Ries was born in Berlin and grew up in Germany, but sensed the impending doom of Hitler's political style and, as a Jew, emigrated to the United States in 1937. He eventually returned to the Third Reich forced to renew his US immigration papers there. Ries was permitted to enter America in January 1938, after acquiring the desired papers in Cuba instead, having crossed the Atlantic twice to do so.

When America entered World War II, Ries immediately joined the army and served in India with an aerial reconnaissance unit, humorously pointing out that he served there due to his "good German" skills. After the war, in August 1945, Ries, still a soldier, returned to Berlin. He soon resigned from the army in order to work for the OMGUS Observer as a photojournalist. Two years later, he begin to work for The New York Times as a European photographer, photographing many of the scenes of destroyed post-war Germany and the Berlin Airlift, which have become iconic images. In 1951, Ries returned to the US and eventually turned to commercial photography. In 1955, he opened his own studio in Manhattan.
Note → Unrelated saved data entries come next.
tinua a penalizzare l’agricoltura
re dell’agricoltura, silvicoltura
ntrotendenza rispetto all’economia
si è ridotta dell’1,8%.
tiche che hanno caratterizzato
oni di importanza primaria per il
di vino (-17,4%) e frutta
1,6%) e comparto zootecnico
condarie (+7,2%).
He wrote of his return to Berlin in 1945, that 'I realized that I too had once been a citizen of this city and had witnessed the beginning of the disaster before I was “denationalized” … It was not easy for me to remain an observer rather than a judge.’. In his book, Abschied meiner Generation, he said, "Seeing all this devastation and desperation, confronted with hunger and fear, cripples and black-marketers – and with no Nazi in sight anywhere – I realized how fundamentally the seven years between emigration and occupation had changed Germany's exterior and my own interior."

During his time with the Times, he met and photographed the famous and the infamous, such as artists Pablo Picasso and Pablo Casals, as well as Spanish General Francisco Franco.

In 2003 he was awarded Germany's Officer Cross of the Order of Merit, the highest award for citizens of other countries.